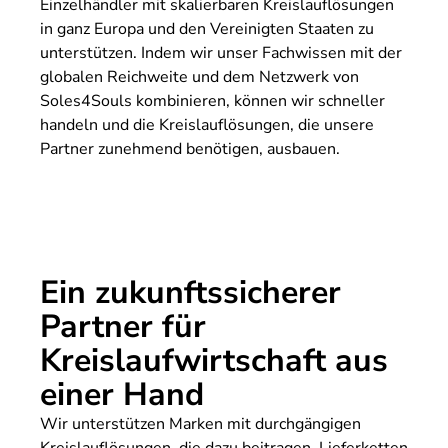
Einzelhändler mit skalierbaren Kreislauflösungen
in ganz Europa und den Vereinigten Staaten zu
unterstützen. Indem wir unser Fachwissen mit der
globalen Reichweite und dem Netzwerk von
Soles4Souls kombinieren, können wir schneller
handeln und die Kreislauflösungen, die unsere
Partner zunehmend benötigen, ausbauen.
Ein zukunftssicherer
Partner für
Kreislaufwirtschaft aus
einer Hand
Wir unterstützen Marken mit durchgängigen
Kreislauflösungen, die dazu beitragen, Lieferketten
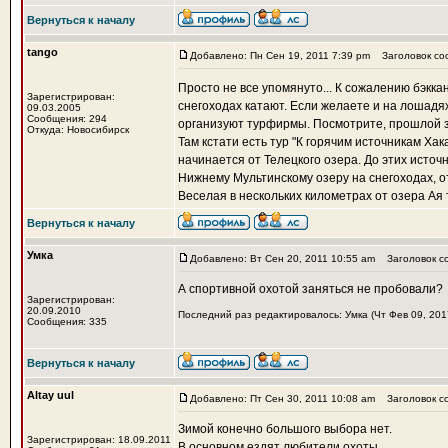
Вернуться к началу
tango
Добавлено: Пн Сен 19, 2011 7:39 pm
Заголовок со
Просто не все упомянуто... К сожалению бэккан
Зарегистрирован:
снегоходах катают. Если желаете и на лошадях
09.03.2005
Сообщения: 294
организуют турфирмы. Посмотрите, прошлой 
Откуда: Новосибирск
Там кстати есть тур "К горячим источникам Хак
начинается от Телецкого озера. До этих источ
Нижнему Мультинскому озеру на снегоходах, 
Веселая в нескольких километрах от озера Ая
Вернуться к началу
Умка
Добавлено: Вт Сен 20, 2011 10:55 am
Заголовок с
А спортивной охотой заняться не пробовали?
Зарегистрирован:
20.09.2010
Последний раз редактировалось: Умка (Чт Фев 09, 2017
Сообщения: 335
Вернуться к началу
Altay uul
Добавлено: Пт Сен 30, 2011 10:08 am
Заголовок с
Зимой конечно большого выбора нет.
Зарегистрирован: 18.09.2011
В основном ездят любители охоты.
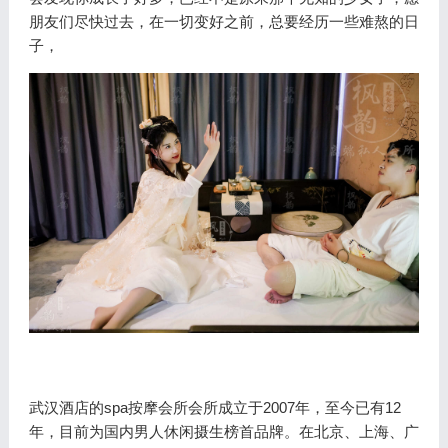
朋友们尽快过去，在一切变好之前，总要经历一些难熬的日
子，
武汉酒店的spa按摩会所会所成立于2007年，至今已有12
年，目前为国内男人休闲摄生榜首品牌。在北京、上海、广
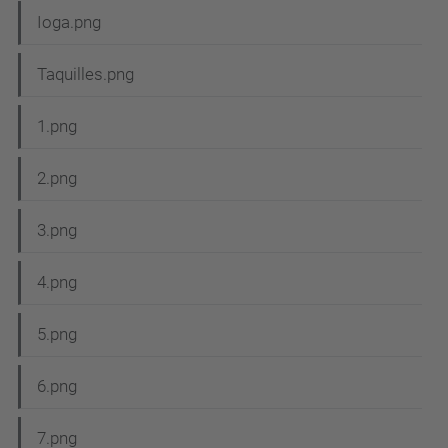
Ioga.png
Taquilles.png
1.png
2.png
3.png
4.png
5.png
6.png
7.png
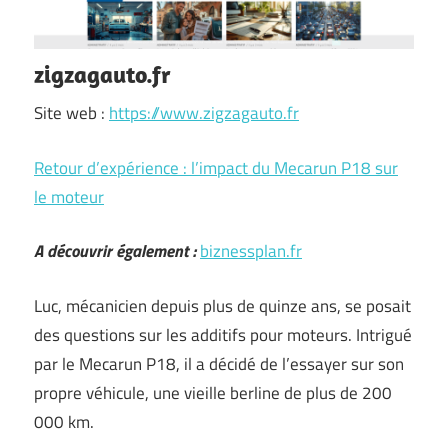
zigzagauto.fr
Site web :
https://www.zigzagauto.fr
Retour d’expérience : l’impact du Mecarun P18 sur
le moteur
A découvrir également :
biznessplan.fr
Luc, mécanicien depuis plus de quinze ans, se posait
des questions sur les additifs pour moteurs. Intrigué
par le Mecarun P18, il a décidé de l’essayer sur son
propre véhicule, une vieille berline de plus de 200
000 km.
:::
Problem: Your task is an exact transcription of all the data, minus the pictures.

Solution to this task:
Einzelhändler mit skalierbaren Kreislauflösungen
in ganz Europa und den Vereinigten Staaten zu
unterstützen. Indem wir unser Fachwissen mit der
globalen Reichweite und dem Netzwerk von
Soles4Souls kombinieren, können wir schneller
handeln und die Kreislauflösungen, die unsere
Partner zunehmend benötigen, ausbauen.
Ein zukunftssicherer
Partner für
Kreislaufwirtschaft aus
einer Hand
Wir unterstützen Marken mit durchgängigen
Kreislauflösungen, die dazu beitragen, Lieferketten
Вернуться к началу
tango
Добавлено: Пн Сен 19, 2011 7:39 pm
Заголовок со
Просто не все упомянуто... К сожалению бэккан
Зарегистрирован:
снегоходах катают. Если желаете и на лошадях
09.03.2005
Сообщения: 294
организуют турфирмы. Посмотрите, прошлой 
Откуда: Новосибирск
Там кстати есть тур "К горячим источникам Хак
начинается от Телецкого озера. До этих источ
Нижнему Мультинскому озеру на снегоходах, 
Веселая в нескольких километрах от озера Ая
Вернуться к началу
Умка
Добавлено: Вт Сен 20, 2011 10:55 am
Заголовок с
А спортивной охотой заняться не пробовали?
Зарегистрирован:
20.09.2010
Последний раз редактировалось: Умка (Чт Фев 09, 2017
Сообщения: 335
Вернуться к началу
Altay uul
Добавлено: Пт Сен 30, 2011 10:08 am
Заголовок с
Зимой конечно большого выбора нет.
Зарегистрирован: 18.09.2011
В основном ездят любители охоты.
朋友们尽快过去，在一切变好之前，总要经历一些难熬的日
子，
武汉酒店的spa按摩会所会所成立于2007年，至今已有12
年，目前为国内男人休闲摄生榜首品牌。在北京、上海、广
Ioga.png
Taquilles.png
1.png
2.png
3.png
4.png
5.png
6.png
7.png
zigzagauto.fr
Site web :
https://www.zigzagauto.fr
Retour d’expérience : l’impact du Mecarun P18 sur
le moteur
A découvrir également :
biznessplan.fr
Luc, mécanicien depuis plus de quinze ans, se posait
des questions sur les additifs pour moteurs. Intrigué
par le Mecarun P18, il a décidé de l’essayer sur son
propre véhicule, une vieille berline de plus de 200
000 km.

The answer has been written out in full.